Qatar's emir attends Sharm summit, vows support for 'brother' El-Sisi

Ahram Online , Saturday 28 Mar 2015

Tamim Bin Hamad Al-Thani's attendance at the Arab Summit is being taken by observers as an indication of eased tensions between Cairo and Doha

Emir of Qatar Sheikh Tamim bin Hamad al-Thani
Emir of Qatar Sheikh Tamim bin Hamad al-Thani (Photo: Reuters)

Ahead of the opening of the Arab Summit held in Egypt's coastal Sharm El-Sheikh resort, a meeting was held between Egyptian President Abdel-Fattah El-Sisi and Qatar's Emir Tamim Bin Hamad Al-Thani, where both leaders discussed bilateral relations and where Tamim vowed to support “his brother President Abdel-Fattah El-Sisi’s country” in all sectors.

Relations between Egypt and Qatar were strained since the 2013 ouster of Egyptian president Mohamed Morsi, who had been backed by Qatar.
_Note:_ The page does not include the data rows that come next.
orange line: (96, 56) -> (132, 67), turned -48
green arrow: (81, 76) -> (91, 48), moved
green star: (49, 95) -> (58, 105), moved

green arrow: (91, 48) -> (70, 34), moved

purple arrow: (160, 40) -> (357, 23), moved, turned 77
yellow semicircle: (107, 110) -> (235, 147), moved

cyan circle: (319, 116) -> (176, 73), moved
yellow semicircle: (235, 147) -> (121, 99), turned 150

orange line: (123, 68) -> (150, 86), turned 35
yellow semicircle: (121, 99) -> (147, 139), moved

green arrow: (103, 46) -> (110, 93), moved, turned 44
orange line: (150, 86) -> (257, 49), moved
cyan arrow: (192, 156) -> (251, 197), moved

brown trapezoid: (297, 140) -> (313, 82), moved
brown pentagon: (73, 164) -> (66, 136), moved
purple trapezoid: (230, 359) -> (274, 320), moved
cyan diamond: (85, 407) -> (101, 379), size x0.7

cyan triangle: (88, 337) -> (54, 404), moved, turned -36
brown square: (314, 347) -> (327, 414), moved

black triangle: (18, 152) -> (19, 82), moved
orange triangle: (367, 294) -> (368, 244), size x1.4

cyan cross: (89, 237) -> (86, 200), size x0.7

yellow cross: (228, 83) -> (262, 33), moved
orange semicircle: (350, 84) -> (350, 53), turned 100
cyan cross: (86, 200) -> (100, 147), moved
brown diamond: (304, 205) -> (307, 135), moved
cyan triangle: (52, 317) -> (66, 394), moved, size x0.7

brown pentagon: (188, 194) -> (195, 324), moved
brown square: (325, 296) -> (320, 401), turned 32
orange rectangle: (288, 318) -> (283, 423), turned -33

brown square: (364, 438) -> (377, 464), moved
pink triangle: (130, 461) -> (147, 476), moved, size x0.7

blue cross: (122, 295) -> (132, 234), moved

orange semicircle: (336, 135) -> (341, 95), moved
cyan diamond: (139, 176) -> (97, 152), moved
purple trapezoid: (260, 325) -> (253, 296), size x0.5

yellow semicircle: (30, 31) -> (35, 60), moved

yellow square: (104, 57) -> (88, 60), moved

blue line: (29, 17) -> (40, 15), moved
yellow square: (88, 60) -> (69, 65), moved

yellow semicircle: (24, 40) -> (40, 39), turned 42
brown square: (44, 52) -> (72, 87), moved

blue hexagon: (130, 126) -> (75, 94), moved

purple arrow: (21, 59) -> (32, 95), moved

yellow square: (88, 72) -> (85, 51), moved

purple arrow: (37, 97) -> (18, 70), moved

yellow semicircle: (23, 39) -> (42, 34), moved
A Saudi-sponsored reconciliation initiative narrowed the gap in December 2014.

The news that Qatar's Tamim would attend the Sharm El-Sheikh Arab Summit was seen by many as signalling a possible ease in tensions between the two Arab states.

Since 2013, Cairo was incensed that Doha hosted several exiled leaders of the Muslim Brotherhood, now banned and designated a terrorist organisation by Egypt and Saudi Arabia.

Qatar's emir did not attend a global investors conference Egypt hosted earlier this month in Sharm El-Sheikh. But a delegation from Qatar headed by a top economy ministry official participated in the three-day gathering that saw Egypt secure billions in new investment and Central Bank deposits from Arab Gulf allies Kuwait, the United Arab Emirates and Saudi Arabia, among others.

In February, Qatar recalled its ambassador to Egypt over a spat at a meeting of the Arab League in Cairo where Egypt's delegates accused Doha of supporting terrorism.

The new flare-up came after Qatar expressed reservations on Egypt's recent air strikes against Islamic State group targets in Libya in response to the beheading of 20 Egyptian Coptic Christians.

Qatar's suspension in December 2014 of its Egypt-focused Al-Jazeera channel (Al-Jazeera Mubasher), accused by Egyptian authorities of serving as a mouthpiece for the Muslim Brotherhood, as well as its banishing of seven Brotherhood leaders in September, was seen as a goodwill gesture by Doha to mend relations with Egypt.